両親と過ごす何気ない日々、プライベートでもドライブをして大自然を見て感じたり、小学時代の友人と語ったり、幼い頃から大好きなイタリア人の神父様にお会いしたり、音楽以外の時間も沢山過ごしました。この時間は、今だから持てること。音楽づくしだった日々も大切な時間でしたが、こうして今まで持つことができなかった時間を過ごせているのもとても大切な時間だと今は思っています。

その時、その時で、大切なことは形を変えてちゃんとやってくる、と思います。さみしいな、と思う気持ちを味わうのも大切なこと。その中で、幸せだな、感謝だなと気付いた事も大切なこと。全て偶然ではなく必然で、なるようになっているのだなと、落ち着いて思っています。

大分に17年も住んでいたのだから、鹿児島6ヶ月はやっぱりいろんな事を思うのは当たり前の事で。でも、これから鹿児島生活なのだなと、ようやく前向きに実感できているので、とにかく11日を大切に、素直に、丁寧に過ごして、大分17年の歴史のように、これからも積み重ねていきたいと思います。もちろん、たまには大分に来たりもして

その日々の積み重ねの中で生まれる音楽も楽しみたいと思います。大分生活17年を上回る、これから過ごした18 年後、私は何を思っているのだろう⁈楽しみです。

これまで、つたない文章を読んでくださり、ありがとうございました!これからもサンシティー音楽院を想っています。エスプレシボも楽しみにしています。

皆さん、どうぞお元気で🍀🍀

 

徳田美和先生へ

2年間にわたって、隔月12回の連載お疲れ様でした。波乱万丈で激動?の人生史に残る記録がここに掲載できましたね。

決心を固めて新しい出発をすることは、いろんな困難や寂しさがあったことでしょう。しかし、とてもいい形で再スタートが出来たように思います。おめでとうございます。

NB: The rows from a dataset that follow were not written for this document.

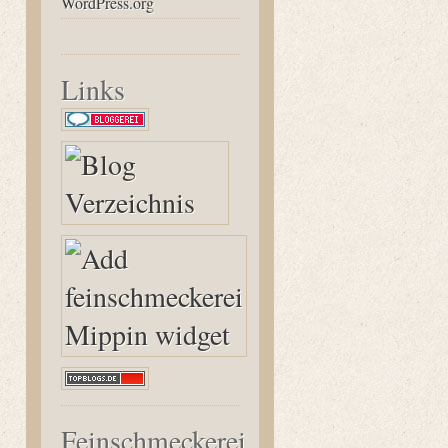
WordPress.org
Links
Feinschmeckerei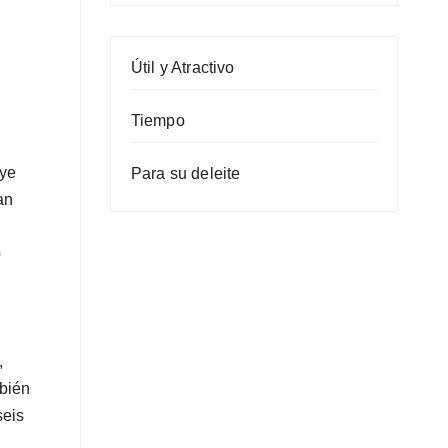
Útil y Atractivo
Tiempo
uye
Para su deleite
an
o
,
mbién
seis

これから鹿児島に根を張って、素敵な音楽人生を続けて下さい。(竹内)

ジャカランダの花が咲く

スペインの旅 №4

  ルベックムーン 安部康二郎

 

メスキータ見学後、グラナダへバスで3時間ほどかけていきました。どこを見てもオリーブ畑でした。

 ホテルに着いて大変なことが起こりました。夕食後、ギックリ腰が勃発したのです。コルドバの坂道を歩いたせいか、バスに長時間座っていたせいかわかりませんが、椅子から立ち上がることが出来ませんでした。

 やっとの思いで部屋に行きましたが、夜のフラメンコショーは腰が悪化するといけないので、参加を中止することにしました。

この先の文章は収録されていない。